◆ PROBLEM: Among the entries below, which lines run from the line with "respuestas a las" through the line with "WHATSAPTAN İLE"? Retype those, both ends included, exactly and without pictures.
*** Opening DATA PROVIDED ***
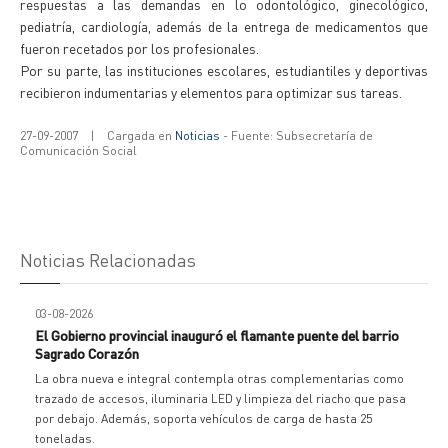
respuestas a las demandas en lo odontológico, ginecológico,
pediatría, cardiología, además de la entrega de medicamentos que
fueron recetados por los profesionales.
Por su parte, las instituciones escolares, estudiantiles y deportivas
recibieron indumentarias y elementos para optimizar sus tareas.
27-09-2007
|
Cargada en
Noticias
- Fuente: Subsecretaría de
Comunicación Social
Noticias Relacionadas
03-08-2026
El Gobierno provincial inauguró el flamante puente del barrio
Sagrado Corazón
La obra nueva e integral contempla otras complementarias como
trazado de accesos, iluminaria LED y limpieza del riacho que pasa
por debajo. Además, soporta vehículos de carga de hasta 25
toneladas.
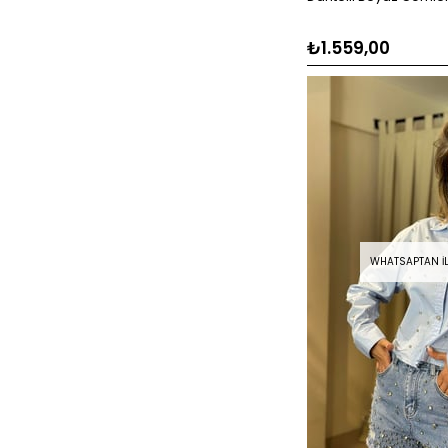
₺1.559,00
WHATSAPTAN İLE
*** Closing DATA PROVIDED ***
*** Opening DATA PROVIDED ***
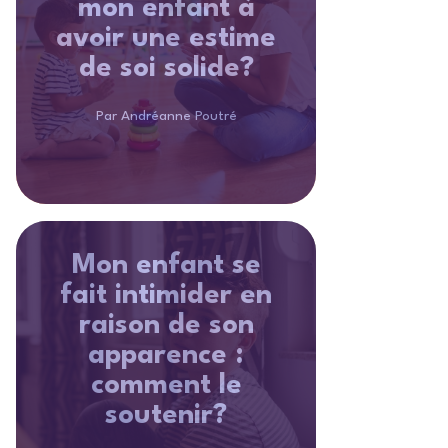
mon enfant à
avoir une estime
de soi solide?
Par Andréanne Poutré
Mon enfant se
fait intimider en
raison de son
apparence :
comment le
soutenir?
*** Closing DATA PROVIDED ***
◆ THE COMPLETED TASK:
respuestas a las demandas en lo odontológico, ginecológico,
pediatría, cardiología, además de la entrega de medicamentos que
fueron recetados por los profesionales.
Por su parte, las instituciones escolares, estudiantiles y deportivas
recibieron indumentarias y elementos para optimizar sus tareas.
27-09-2007
|
Cargada en
Noticias
- Fuente: Subsecretaría de
Comunicación Social
Noticias Relacionadas
03-08-2026
El Gobierno provincial inauguró el flamante puente del barrio
Sagrado Corazón
La obra nueva e integral contempla otras complementarias como
trazado de accesos, iluminaria LED y limpieza del riacho que pasa
por debajo. Además, soporta vehículos de carga de hasta 25
toneladas.
₺1.559,00
WHATSAPTAN İLE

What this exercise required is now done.